Transcribe the entries below without changing a word, and omit every picture.

** Opening The input block **

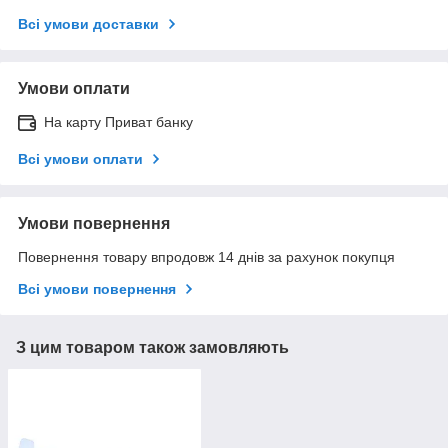
Всі умови доставки
Умови оплати
На карту Приват банку
Всі умови оплати
Умови повернення
Повернення товару впродовж 14 днів за рахунок покупця
Всі умови повернення
З цим товаром також замовляють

** Closing The input block **

▶ _Answer_
Всі умови доставки
Умови оплати
На карту Приват банку
Всі умови оплати
Умови повернення
Повернення товару впродовж 14 днів за рахунок покупця
Всі умови повернення
З цим товаром також замовляють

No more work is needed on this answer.